A Yale School of Medicine student affected by dyslexia will receive special testing accommodations for the U.S. Medical Licensing Examination after he was denied them twice.
Frederick Romberg MED ’12 will receive double the standard testing time and a separate testing area to take the examination as a result of a settlement reached by the U.S. Department of Justice and the National Board of Medical Examiners Feb. 22. in accordance with the provisions of the Americans with Disabilities Act. The settlement requires the board to provide reasonable testing accommodations to persons with disabilities who seek to take the test, a press release issued by the DOJ on February 22, 2011 stated. Romberg’s case, which was initially filed in January 2008 when the board refused Romberg’s request, has national implications for medical students with disabilities because it has introduced new guidelines for the administration of standardized exams.
“The settlement will change my life because I am confident that I will be able to do well on the exam now,” Romberg said. “I’m not the only one who’s had these problems across the country. It gives me great pleasure to know that other people in my situation will receive similar accommodations.”
Romberg said he first requested accommodations for testing in January 2008, but that his appeals were subsequently denied twice.

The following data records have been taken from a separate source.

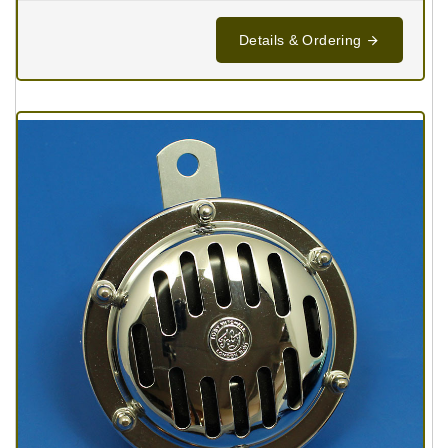
Details & Ordering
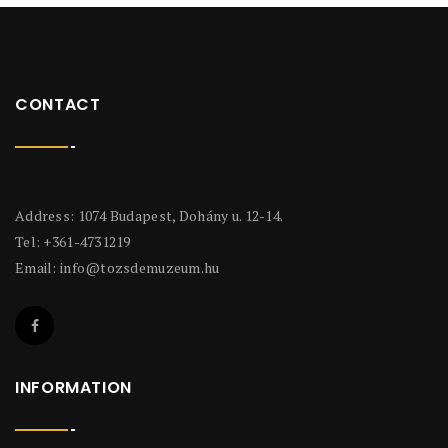
CONTACT
Address: 1074 Budapest, Dohány u. 12-14.
Tel: +361-4731219
Email:
info@tozsdemuzeum.hu
INFORMATION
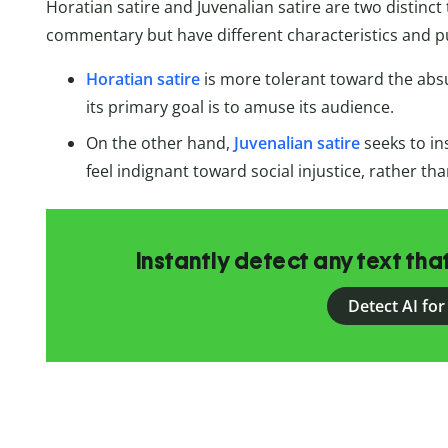
Horatian satire and Juvenalian satire are two distinct
commentary but have different characteristics and p
Horatian satire
is more tolerant toward the abs
its primary goal is to amuse its audience.
On the other hand,
Juvenalian satire
seeks to in
feel indignant toward social injustice, rather th
Instantly detect any text th
Detect AI for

The purpose of the accommodations is to ensure that any examination, written or oral, is an accurate measure of an individual’s ability to demonstrate their knowledge, and not a measure of their medical condition, said Sally E. Shaywitz, a professor of learning development at the medical school.

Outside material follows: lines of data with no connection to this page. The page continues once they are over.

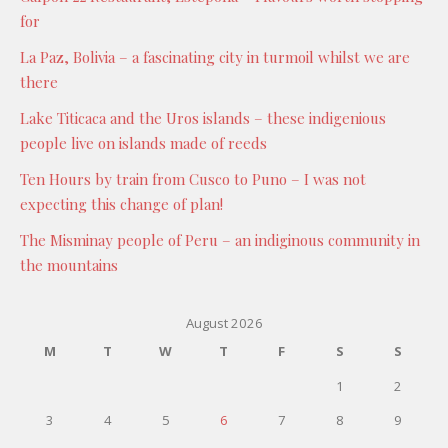
for
La Paz, Bolivia – a fascinating city in turmoil whilst we are
there
Lake Titicaca and the Uros islands – these indigenious
people live on islands made of reeds
Ten Hours by train from Cusco to Puno – I was not
expecting this change of plan!
The Misminay people of Peru – an indiginous community in
the mountains
August 2026
M
T
W
T
F
S
S
1
2
3
4
5
6
7
8
9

“This settlement confirms and reaffirms that a person who is dyslexic can have high academic achievement but still be affected by the disability,” she said.
Shaywitz, who co-directs the Yale Center for Dyslexia and Creativity, said that dyslexia is defined as an unexpected difficulty in reading, in relation to a particular person.
Normally, reading and intelligence are dynamically linked: someone who can read well usually has a high level of intelligence. But in individuals with dyslexia, Shaywitz said, someone can be highly intelligent while still experiencing reading difficulties. Since reading is based on speaking, dyslexic individuals have a harder time accessing sounds based on words, even though they understand the meaning behind the words, she said.
“The ability to read varies very much for people with dyslexia because it’s harder for those affected — a striking one in five people — to read automatically,” Shaywitz said. “Sometimes it takes them twice as long, sometimes one and half times, to process the information contained in a passage.”
According to the DOJ press release, Thomas E. Perez, assistant attorney general for the DOJ’s Civil Rights Division, said that in the past, demands for unnecessary documentation, professional evaluations or evaluative testing prevented individuals with confirmed disabilities from pursuing their chosen professions.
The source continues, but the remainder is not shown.